The thing that kills games more than anything else is inactivity. TBH I don't think anything but simul turns would solve that, without an insanely quick turn timer (6 hours max...)
Good discussion going on here - I just wanted to weigh in and say that I think one lesson we should be learning from this disastrous end is that simultaneous turns pitboss would be a nightmare.
I think we've clearly shown, unfortunately, that in an online environment people will instantly jump to the worst possible conclusions about their competitors when anything goes "wrong." Simultaneous turns offers WAY more opportunity for things like this to happen, and is nearly impossible to reload to a previous save with any kind of consistency, because playing order is so random.
I disagree wholeheartedly here. The problem that happened was two fold: a basic ruleset was accepted without anyone considering the details, and when those rules turned out to not work well enough arguments erupted because of the effect altering them would have on the game.
There is 1 simple way to solve this: have a game admin that wants to do the job, that is willing to lurk in every teams forums at least once every 2 days, and give them the license to rule on any game issue, making their rule law. If you can stop any issues that might get out of hand in a private fora, the game moves along alot smoother. I managed to do this over on Poly with a diverse bunch of people from different forums that didn't know each other, and while there was flaming before I became game admin, there wasn't afterwards.
As part of that I had to organise how the turns got split during wars, and the important thing to note is that even at the worst par of the day, when each team had only 18 hours to make the military moves, all of the teams managed to make their moves and have whole team discussions...basically the whole forum hates the game admin instead of hte other teams, but that keeps the game moving, so...

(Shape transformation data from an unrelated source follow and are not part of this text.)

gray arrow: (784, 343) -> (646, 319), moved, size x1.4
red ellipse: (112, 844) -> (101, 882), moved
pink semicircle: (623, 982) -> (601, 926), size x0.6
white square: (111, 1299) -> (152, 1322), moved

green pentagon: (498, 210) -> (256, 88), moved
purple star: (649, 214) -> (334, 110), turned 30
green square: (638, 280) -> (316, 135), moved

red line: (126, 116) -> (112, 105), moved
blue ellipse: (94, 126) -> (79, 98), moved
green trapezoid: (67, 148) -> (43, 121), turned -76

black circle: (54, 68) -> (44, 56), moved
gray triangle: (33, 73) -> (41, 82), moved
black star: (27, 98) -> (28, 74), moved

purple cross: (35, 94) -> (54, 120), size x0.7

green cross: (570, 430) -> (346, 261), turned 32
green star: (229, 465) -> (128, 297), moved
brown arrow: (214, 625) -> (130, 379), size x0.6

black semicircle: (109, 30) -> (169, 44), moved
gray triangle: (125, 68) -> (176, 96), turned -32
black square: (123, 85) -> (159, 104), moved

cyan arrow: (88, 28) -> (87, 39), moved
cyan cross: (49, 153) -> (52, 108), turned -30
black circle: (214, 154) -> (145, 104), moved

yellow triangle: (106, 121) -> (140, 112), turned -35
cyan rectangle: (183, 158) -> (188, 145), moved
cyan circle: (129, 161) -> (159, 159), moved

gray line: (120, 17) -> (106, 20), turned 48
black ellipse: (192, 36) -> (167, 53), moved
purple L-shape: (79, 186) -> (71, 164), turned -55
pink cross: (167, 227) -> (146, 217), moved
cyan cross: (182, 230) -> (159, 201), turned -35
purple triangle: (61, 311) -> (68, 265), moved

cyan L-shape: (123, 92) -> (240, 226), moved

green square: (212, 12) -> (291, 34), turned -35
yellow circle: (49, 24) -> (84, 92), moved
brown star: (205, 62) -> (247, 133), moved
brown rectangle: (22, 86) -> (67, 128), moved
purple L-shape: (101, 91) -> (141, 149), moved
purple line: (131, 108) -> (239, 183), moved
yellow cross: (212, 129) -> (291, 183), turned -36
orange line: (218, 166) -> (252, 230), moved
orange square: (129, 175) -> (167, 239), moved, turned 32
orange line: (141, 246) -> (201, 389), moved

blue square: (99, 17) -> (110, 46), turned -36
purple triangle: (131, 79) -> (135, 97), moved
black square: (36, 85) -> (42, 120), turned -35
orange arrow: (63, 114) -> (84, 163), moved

P.S. as a veteran of 11 DG
now, I have to add that length of the game isn't the issue, it's the willingness of each player on every team to wait out the boring bits where they have nothing interesting to watch or do. Some people would probably find an always peace game boring, just as many people wouldn't find the always war game interesting. Find out what a community wants to play, get someone to make it balanced, and then play it at a pace the majority find easy going. Don't get 12 people together to decide the settings and then look for people to fill the teams in a game you want to play.